◆ **INSTRUCTIONS FOR THE TASK**: Please give, word for word, the line containing "Я ведь тоже, если пойму, что мое" and every line that comes after it in the data below.

Stored dataset items

⟨

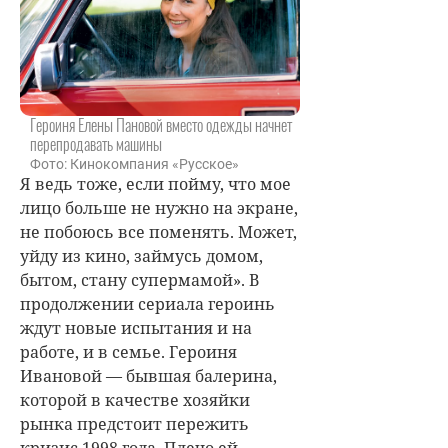
Героиня Елены Пановой вместо одежды начнет
перепродавать машины
Фото: Кинокомпания «Русское»
Я ведь тоже, если пойму, что мое
лицо больше не нужно на экране,
не побоюсь все поменять. Может,
уйду из кино, займусь домом,
бытом, стану супермамой». В
продолжении сериала героинь
ждут новые испытания и на
работе, и в семье. Героиня
Ивановой — бывшая балерина,
которой в качестве хозяйки
рынка предстоит пережить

⟩

◆ **TASK RESPONSE**:
Я ведь тоже, если пойму, что мое
лицо больше не нужно на экране,
не побоюсь все поменять. Может,
уйду из кино, займусь домом,
бытом, стану супермамой». В
продолжении сериала героинь
ждут новые испытания и на
работе, и в семье. Героиня
Ивановой — бывшая балерина,
которой в качестве хозяйки
рынка предстоит пережить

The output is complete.